Background: Endovenous laser (EVL) ablation of the great saphenous vein (GSV) is thought to minimize postoperative morbidity and reduce work loss compared with high ligation and stripping (HL/S). However, the procedures have not previously been compared in a randomized trial with parallel groups where both treatments were performed in tumescent anesthesia on an out-patient basis.
Methods: Patients with varicose veins due to GSV insufficiency were randomized to either EVL (980 nm) or HL/S in tumescent anesthesia. Miniphlebectomies were also performed. Patients were examined preoperatively and at 12 days, and 1, 3, and 6 months postoperatively. Sick leave, time to normal physical activity, pain score, use of analgesics, Aberdeen score, Medical Outcomes Study Short Form-36 quality-of-life score, Venous Clinical Severity Score (VCSS), and complication rates were investigated. The total cost of the procedures, including lost wages and equipment, was calculated. Cost calculations were based on the standard fee for HL/S with the addition of laser equipment and the standard salary and productivity level in Denmark.

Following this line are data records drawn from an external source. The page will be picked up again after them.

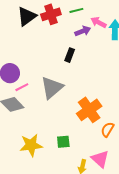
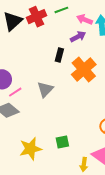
purple arrow: (83, 31) -> (78, 37), moved
gray triangle: (52, 88) -> (45, 89), size x0.7
orange cross: (89, 110) -> (84, 69), moved

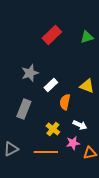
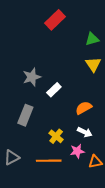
red rectangle: (52, 35) -> (55, 20), moved
yellow triangle: (87, 86) -> (93, 64), moved, turned 35
orange semicircle: (65, 102) -> (84, 108), moved, turned 49

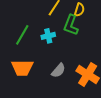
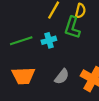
green line: (22, 35) -> (21, 41), turned 45

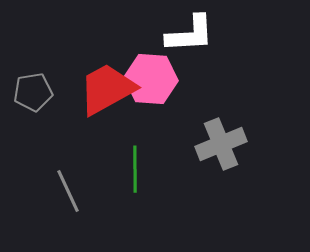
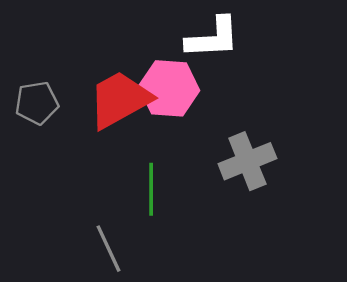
gray line: (68, 191) -> (108, 249), moved

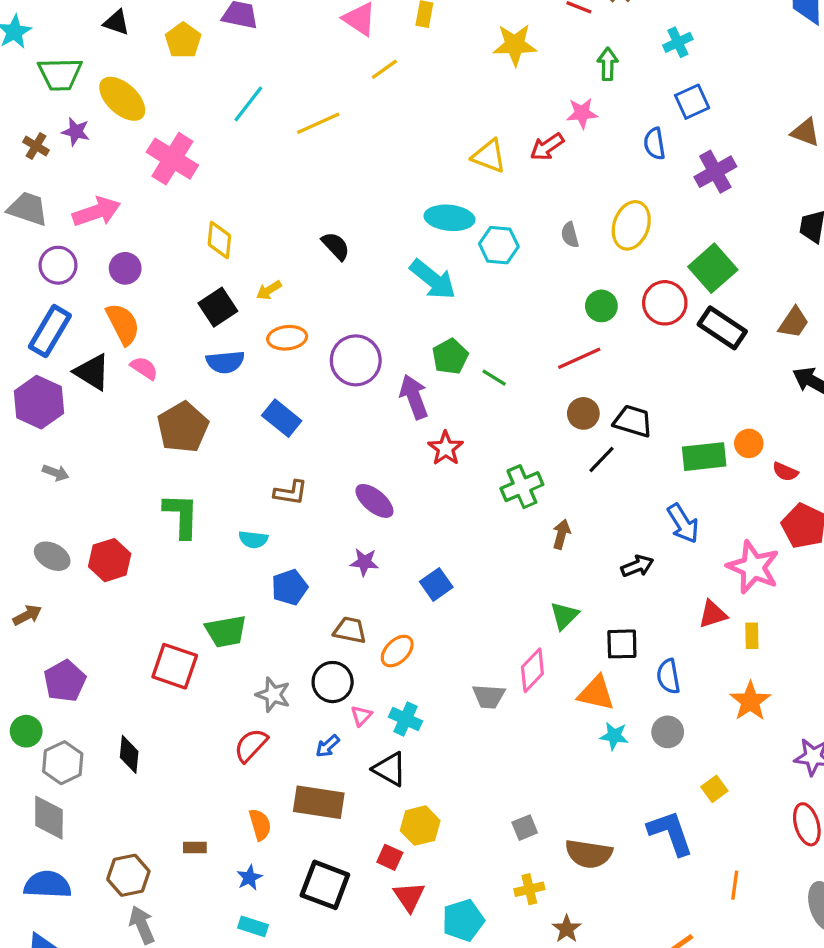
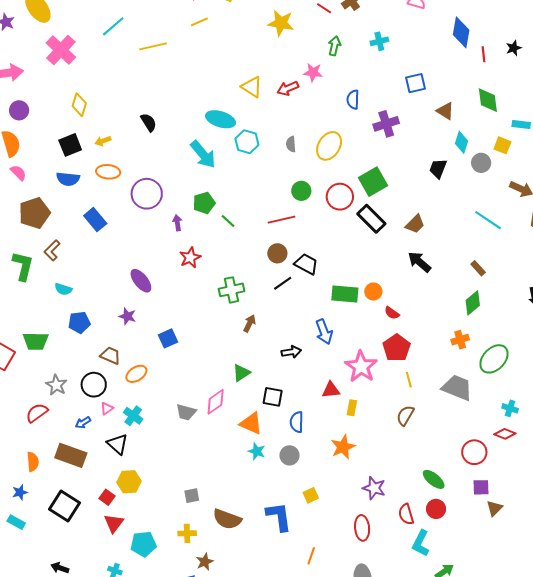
blue square: (692, 102) -> (415, 83), moved
purple arrow: (414, 397) -> (177, 223), size x0.6
brown L-shape: (291, 493) -> (52, 250), moved, turned 115

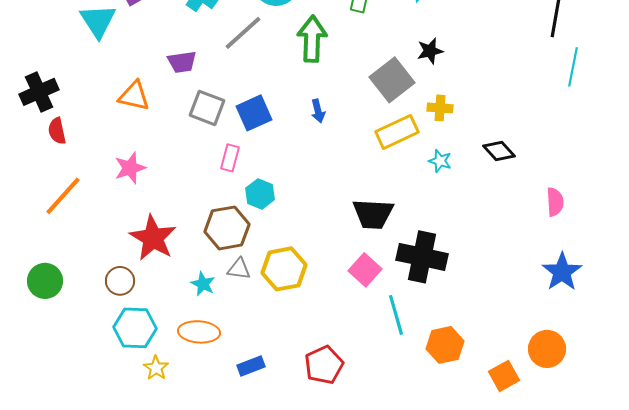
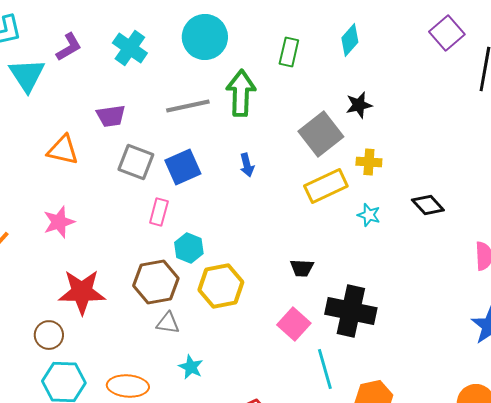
gray line: (243, 33) -> (188, 106), moved, turned 30
black trapezoid: (373, 214) -> (302, 268), size x0.6
red star: (153, 238) -> (82, 292), turned -30
yellow hexagon: (284, 269) -> (221, 286), moved
cyan star: (203, 284) -> (191, 367), moved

Results: A follow-up of 6 months was achieved in 121 patients (137 legs). The groups were well matched for patient and GSV characteristics. Two HL/S procedures failed, and three GSVs recanalized in the EVL group. The groups experienced similar improvement in quality-of-life scores and VCSS score at 3 months. Only one patient in the HL/S group had a major complication, a wound infection that was treated successfully with antibiotics. The HL/S and EVL groups did not differ in mean time to resume normal physical activity (7.7 vs 6.9 calendar days) and work (7.6 vs 7.0 calendar days). Postoperative pain and bruising was higher in the HL/S group, but no difference in the use of analgesics was recorded. The total cost of the procedures, including lost wages, was euro 3084 ($3948 US) in the HL/S and euro 3396 ($4347 US) in the EVL group.

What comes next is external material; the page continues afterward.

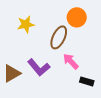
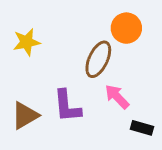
yellow star: (26, 24) -> (27, 42), moved
purple L-shape: (39, 67) -> (67, 106), turned 35

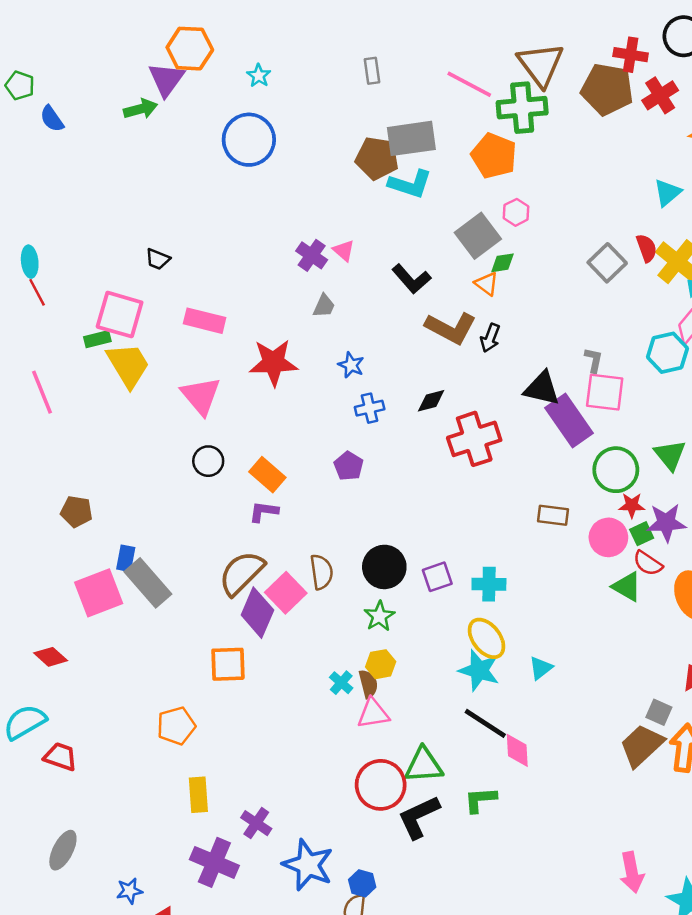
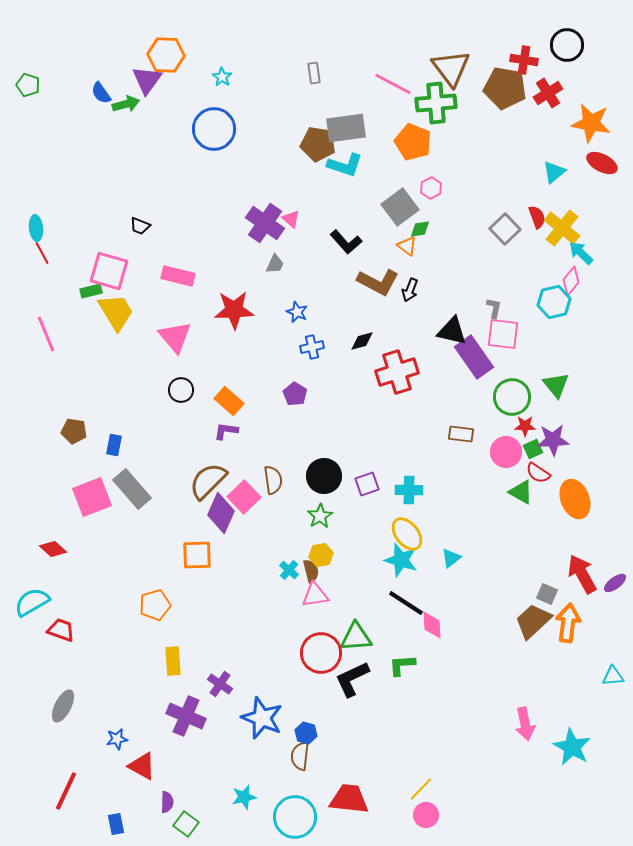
blue semicircle: (52, 119) -> (101, 93), moved
purple cross: (312, 255) -> (265, 223), size x1.5
blue rectangle: (126, 558) -> (114, 445), moved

Conclusions: This study suggests that the short-term efficacy and safety of EVL and HL/S are similar. Except for slightly increased postoperative pain and bruising in the HL/S group, no differences were found between the two treatment modalities. The treatments were equally safe and efficient in eliminating GSV reflux, alleviating symptoms and signs of GSV varicosities, and improving quality of life. Long-term outcomes, particularly with respect to recurrence rates, shall be investigated in future studies, including the continuation of the present.